Concomitant with the increasing use of mass storage and high speed services, the deployment of optical fiber infrastructures has been increasing, and accordingly, malfunction frequency, such as the cutting and bending of optical fiber has also been increasing by various environment variables. But problems have arisen in distinguishing the exact location of damage, and in the increase in the number of repairs and dispatch expenses caused by the complex structure of optical fiber, which has resulted in monitoring systems for optical fiber becoming more popular.
Currently, if a malfunction occurs with an optical fiber, a technician is sent to the site, and operates a commodity Optical Time Domain Reflectometer (OTDR) at the edge of the broken optical fiber.
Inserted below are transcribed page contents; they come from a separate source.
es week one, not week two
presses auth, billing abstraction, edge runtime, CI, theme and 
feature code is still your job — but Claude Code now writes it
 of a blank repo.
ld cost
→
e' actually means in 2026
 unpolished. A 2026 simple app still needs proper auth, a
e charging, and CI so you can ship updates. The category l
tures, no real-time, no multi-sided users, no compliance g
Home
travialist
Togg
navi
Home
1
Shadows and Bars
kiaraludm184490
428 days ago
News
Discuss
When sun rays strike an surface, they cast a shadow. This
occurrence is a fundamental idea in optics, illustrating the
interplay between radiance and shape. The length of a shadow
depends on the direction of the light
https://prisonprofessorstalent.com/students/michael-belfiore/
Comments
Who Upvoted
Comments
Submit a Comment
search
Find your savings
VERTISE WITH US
Because this repair method demands a lot of time and money, monitoring the optical fiber in real time is required to improve upon that method.
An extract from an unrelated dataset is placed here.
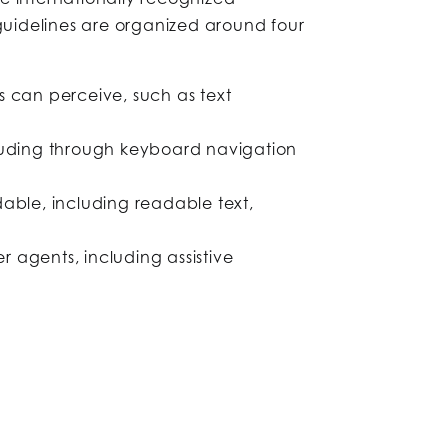
guidelines are organized around four
 can perceive, such as text
cluding through keyboard navigation
able, including readable text,
r agents, including assistive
OTDRs for monitoring optical fiber in real time have been studied for two types, the Line care, and the embedded OTDR. The Line care type simply uses an additional device with the existing optical network infrastructure. Therefore, development of the embedded OTDR combined with the OTDR function on an existing optical transceiver is required to decrease the size of hardware, and diagnose the condition of the optical fiber in real time.
In this study, an Optical Sub-Assembly (OSA) embedded in the optical transceiver is formally modeled and analyzed, by separating the data and OTDR functions.
This OSA structure needs the OTDR function, a bidirectional transceiver with single wavelength, and uses an optical splitter. It requires sufficient distance between the active devices constituting the OSA, so that the data optical source, which is the existing optical transceiver, can be aligned together inside the optical module. Therefore, we selected the active alignment method using the TO-can package.
We defined essential components embodying the OTDR and data functions to design such an OSA, and formed separately embodied devices as one optical module through optical analysis. We then calculated the alignment range that showed the best efficiency in the designed structure.
Chapter 4 evaluates the reliability of the design, and analyzes the production features, by conducting an OSA production and alignment experiment to evaluate the designed structure.
As a result, the size of the manufactured OSA module is 24x16x8 mm, and comparison of the designed and experimental values showed that the error rate was less than 10% for the Laser Diodes (LDs), and less than 5% for the Photodiodes (PDs), with over 90% reliability. Also, the OSA module alignment experiment confirmed that the LD-to-single mode fiber (SMF) coupling efficiency was OTDR LD: max 23%, Data LD: max 25.9%, and SMF-to-PD coupling efficiency was OTDR PD: max 40.6%, Data PD: max 63.6%

These results by modeling through optical analysis confirmed the possibility of producing an optical module for commercialization, when numerous optical sources and PDs are accumulated as one OSA. When the OTDR function is embedded in the existing optical transceiver, the condition of the optical fiber can be diagnosed at the In-service state in real time.